En la Nueva Barquita ahora se vive sin temor a las lluvias

Publicado 08-09-2017

Familias relataron que en esta oportundiad durmieron tranquilos a pesar de la amenaza de Irma

En la Nueva Barquita, ayer muchos de sus residentes contaban “airosos y plácidos” las vicisitudes dejadas atrás cada vez que venía un huracán de menor o igual categoría que Irma.

La mayoría de las familias estaba serena, durmiendo en sus apartamentos hasta el mediodía y los niños jugando en las calles del complejo habitacional, dotado servicios que nunca antes habían disfrutado.

“Recuerdo cuando teníamos que poner los palitos con tiritas rojas en el río Ozama para identificar el nivel de las aguas en nuestras casas con las inundaciones en la Vieja Barquita Este”, rememoró Eridania del Rosario, presidenta de la junta de vecinos.

Hoy solo le queda el sinsabor de cuatro familias que permanecen en el antiguo lugar, censadas, y que el Gobierno dejó porque supuestamente no afrontan riesgos.

Al igual que Rosario, Elvira Morillo Medina y su esposo, quienes permanecieron por 17 años en la Vieja Barquita Este, se han olvidado de los malos momentos que allí padecían.

“Cuando oigo que viene un huracán no le doy mente a eso, sí me da pena por los que se quedaron y los que están mal.

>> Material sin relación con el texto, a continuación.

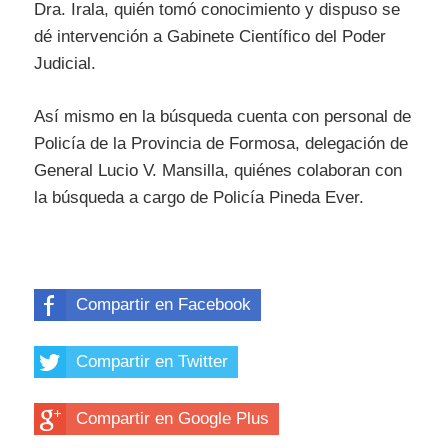
Dra. Irala, quién tomó conocimiento y dispuso se
dé intervención a Gabinete Científico del Poder
Judicial.
Así mismo en la búsqueda cuenta con personal de
Policía de la Provincia de Formosa, delegación de
General Lucio V. Mansilla, quiénes colaboran con
la búsqueda a cargo de Policía Pineda Ever.
Compartir en Facebook
Compartir en Twitter
Compartir en Google Plus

Me acuerdo que allá pasamos el Noel y Olga. Todo lo que teníamos el río nos lo echó a perder, pudiéramos vivir mejor”, dice ella, entre carcajadas, al lado de su esposo Salvador Medina Encarnación.

Recuerda alertas

Medina tiene fresco en su mente los avisos que a través de un “fututo” o altoparlante les hacían a la gente para que salieran del lugar porque el río se metería.

“Cogímos mucha lucha, ya no le doy mente cuando dicen que viene un ciclón batatero”, puntualizó. Ambos tienen cinco hijos e hicieron vida por 17 años en ese lugar. Agradecen a Dios y al presidente Danilo Medina que les permitió ese cambio de vida.

Contraste

Cindy Altagracia Pinales junto a su esposo y cuatro niños, en la calle Respaldo Valera de la Barquita de Sabana Perdida, censados por la Unidad Ejecutora para la Readecuación de la Barquita y Entornos, ayer sentía una sensación de impotencia y temor.

“Desde que llueve estamos angustiados por temor a que nuestras casas colapsen, porque estamos sobre un relleno y es en peligro”, dijo Cindy.

Mostró las perforaciones de su maltratado techo de zinc y las deplorables condiciones de su casucha, donde se divisan las aguas de los ríos Ozama e Isabela, y aseguran que están invadidos de ratas y otras plagas.